Originally Posted by SageX0311
I have a staircase that is completely closed on the left and 4 steps at the bottom are open to the right. I have a volute box for a starting step and have a volute handrail that I intend to continue upward to a wall at the 4th step. The returns on my 2nd, 3rd, and 4th step overhang to the right of the wall's edge 2-3/4". My handrail is 2-1/4" wide. Great, or at least I thought so when I initially planned things out. After looking at the volute layout template, my handrail will be even with the corner edge of the wall's face. I can't use a rosette without making it look retarded. And I can't use a half newel, without cutting the base of it so that it's not protruding into the stairway. The only solution I've been able to see as a viable option is an angled "L" bracket that is notch fitted into the bottom and end of the handrail. I've also pondered a longer rail bolt to allow for the 1" hole to be further away from the wall and actually accessible. I'd really like some suggestions and opinions. I want to do this as structurally sound as possible.
I have read through this three times slowly and I am not understanding exactly, if you could post some pictures it may help us help you. Why do the returns over hang the wall by 2 3/4 inches? Is your layout where the outer edge of the spindles sit right against the inside edge of your returns?
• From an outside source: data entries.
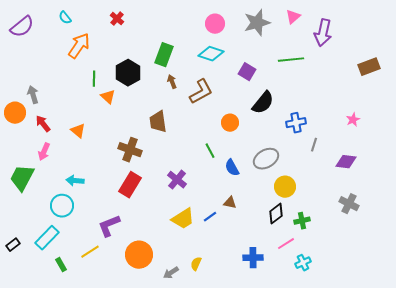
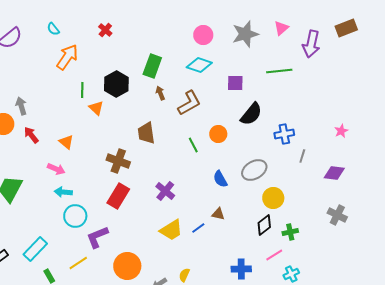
brown rectangle: (369, 67) -> (346, 28), moved
purple square: (247, 72) -> (235, 83), turned -30
green line: (210, 151) -> (193, 145), moved
pink arrow: (44, 152) -> (56, 169), moved, turned -90
cyan circle: (62, 206) -> (75, 216), moved

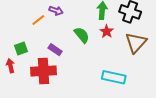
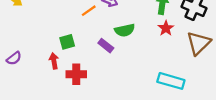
green semicircle: (82, 35) -> (125, 30), moved, turned 114
red cross: (44, 71) -> (76, 74), moved, size x0.7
Just from what I am envisioning the way you have explained is you have the treads over hanging the wall 2 3/4 inches which is too much overhang. The right end of the riser should be cut on a 45 degree to merge with the outside skirt board which is tight against the outside of wall face. The returns should extend behind the face of the riser and be tight against the skirt board. The outside edge of the spindles (balusters) should be flush with the outside edge of the skirt and the inside edge of the return. This would allow a post (newel post) to have about 1/4 of the post removed so the post will wrap the corner and the rail hit dead center of the post.
The bottom of the post should sit on the tread. If the top tread isn't wide enough for the base of the post to sit on then notch the top step so the post will bypass that step and sit on the full tread below.